289 A.D.2d 426, 735 N.Y.S.2d 147, 2001 N.Y. App. Div. LEXIS 13178
CourtAppellate Division of the Supreme Court of the State of New York
DecidedDecember 24, 2001
StatusPublished
Cited by1 cases

This text of 289 A.D.2d 426 (Allen v. Pollack) is published on Counsel Stack Legal Research, covering Appellate Division of the Supreme Court of the State of New York primary law. Counsel Stack provides free access to over 12 million legal documents including statutes, case law, regulations, and constitutions.

Bluebook
Allen v. Pollack, 289 A.D.2d 426, 735 N.Y.S.2d 147, 2001 N.Y. App. Div. LEXIS 13178 (N.Y. Ct. App. 2001).

Opinion

In an action, inter [427]*427alia, to recover damages for breach of contract, the defendants appeal from an order of the Supreme Court, Suffolk County (Oliver, J.), dated April 20, 2000, as amended by subsequent order of the same court dated December 22, 2000, which, among other things, granted the plaintiffs’ motion for a preliminary injunction and enjoined them from paying themselves compensation for the years 1998 and 1999 in excess of the compensation paid to them in 1997, directed that any Such excess compensation previously paid from the commencement of the action through 1999 be repaid to the Bellport Animal Hospital, P. C., enjoined them from paying themselves a bonus in any year in which the Bellport Animal Hospital, P. C., reported a loss, and directed that any excess funds of the Bell-port Animal Hospital, P. C., be held in an interest-bearing bank account.

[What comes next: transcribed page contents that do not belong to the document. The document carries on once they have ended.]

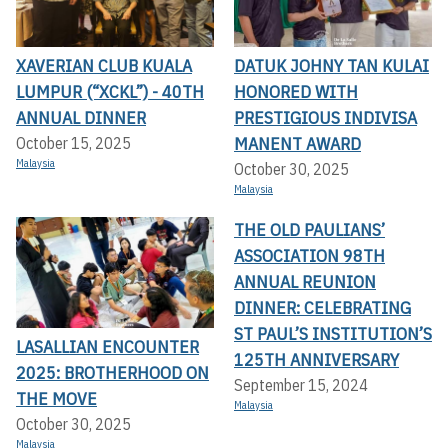
XAVERIAN CLUB KUALA
DATUK JOHNY TAN KULAI
LUMPUR (“XCKL”) - 40TH
HONORED WITH
ANNUAL DINNER
PRESTIGIOUS INDIVISA
MANENT AWARD
October 15, 2025
Malaysia
October 30, 2025
Malaysia
THE OLD PAULIANS’
ASSOCIATION 98TH
ANNUAL REUNION
DINNER: CELEBRATING
ST PAUL’S INSTITUTION’S
LASALLIAN ENCOUNTER
125TH ANNIVERSARY
2025: BROTHERHOOD ON
September 15, 2024
THE MOVE
Malaysia
October 30, 2025
Malaysia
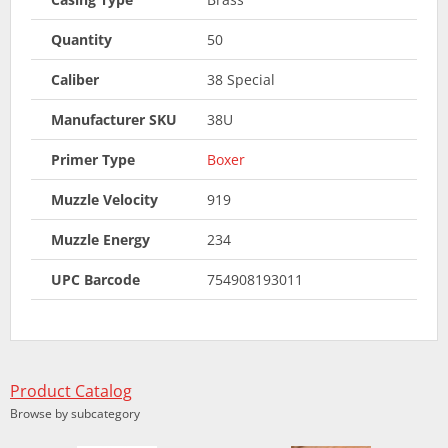
Quantity
50
Caliber
38 Special
Manufacturer SKU
38U
Primer Type
Boxer
Muzzle Velocity
919
Muzzle Energy
234
UPC Barcode
754908193011
Product Catalog
Browse by subcategory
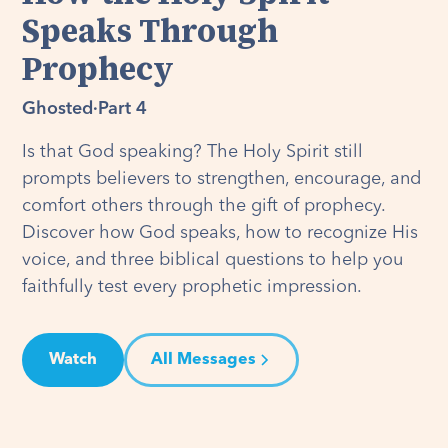
Speaks Through
Prophecy
Ghosted
·
Part 4
Is that God speaking? The Holy Spirit still
prompts believers to strengthen, encourage, and
comfort others through the gift of prophecy.
Discover how God speaks, how to recognize His
voice, and three biblical questions to help you
faithfully test every prophetic impression.
Watch
All Messages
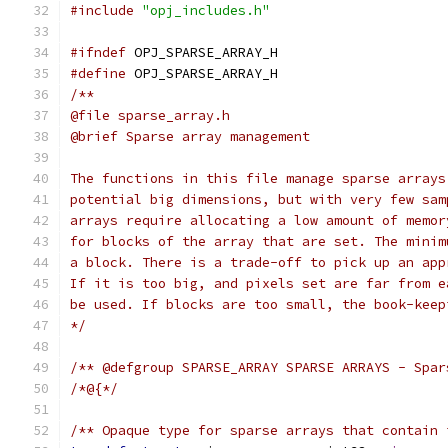
#include
"opj_includes.h"
#ifndef
 OPJ_SPARSE_ARRAY_H
#define
 OPJ_SPARSE_ARRAY_H
/**
@file sparse_array.h
@brief Sparse array management
The functions in this file manage sparse arrays
potential big dimensions, but with very few sam
arrays require allocating a low amount of memor
for blocks of the array that are set. The minim
a block. There is a trade-off to pick up an app
If it is too big, and pixels set are far from e
be used. If blocks are too small, the book-keep
*/
/** @defgroup SPARSE_ARRAY SPARSE ARRAYS - Spar
/*@{*/
/** Opaque type for sparse arrays that contain 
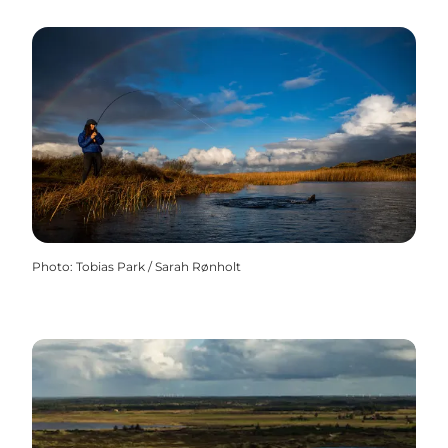
Photo
:
Tobias Park / Sarah Rønholt
Amazing put and take lakes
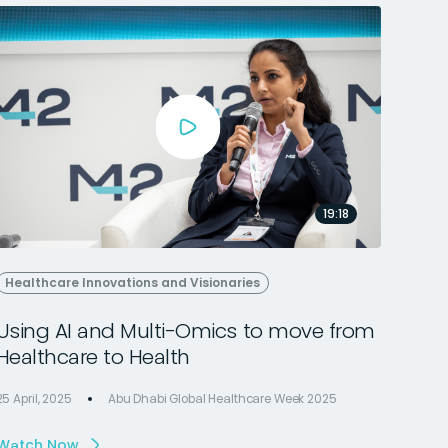
19:18
Healthcare Innovations and Visionaries
Using AI and Multi-Omics to move from
Healthcare to Health
25 April, 2025
Abu Dhabi Global Healthcare Week 2025
Watch Now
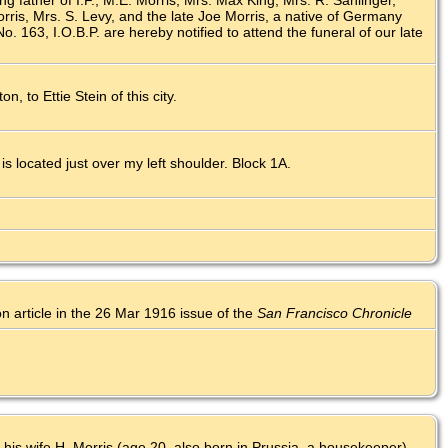
ng father of I.F., M.E. Morris, Mrs. Max King, Mrs. R. Sahlinger,
ris, Mrs. S. Levy, and the late Joe Morris, a native of Germany
 163, I.O.B.P. are hereby notified to attend the funeral of our late
n, to Ettie Stein of this city.
 located just over my left shoulder. Block 1A.
on article in the 26 Mar 1916 issue of the
San Francisco Chronicle
 his wife H. Morris (age 20, also born in Prussia, a housekeeper).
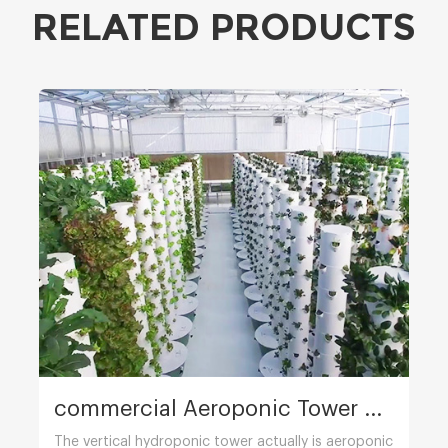
RELATED PRODUCTS
commercial Aeroponic Tower Farming
The vertical hydroponic tower actually is aeroponic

Ordered that the order, as amended, is modified by deleting the provision thereof requiring the defendants to repay to the Bellport Animal Hospital, P. C., any excess compensation previously paid from the commencement of the action through 1999; as so modified, the order, as amended, is affirmed, without costs or disbursements.

The Supreme Court providently exercised its discretion in granting that branch of the plaintiffs’ motion which sought a preliminary injunction (see, Harbor View Assn. v Sucher, 237 AD2d 488, 490). However, injunctive relief should be prospective, and ordinarily should not be granted to operate on acts already performed (see, Flaum v Birnbaum, 115 AD2d 1004, 1005). There is no allegation that Bellport Animal Hospital, P. C., is insolvent, and the plaintiffs have an adequate remedy at law if the portions of salary at issue were improperly paid. Therefore, the Supreme Court erred in requiring the defendants to repay excess compensation, as defined in the order, which was paid to them before the granting of the injunction (see, CPLR 6301).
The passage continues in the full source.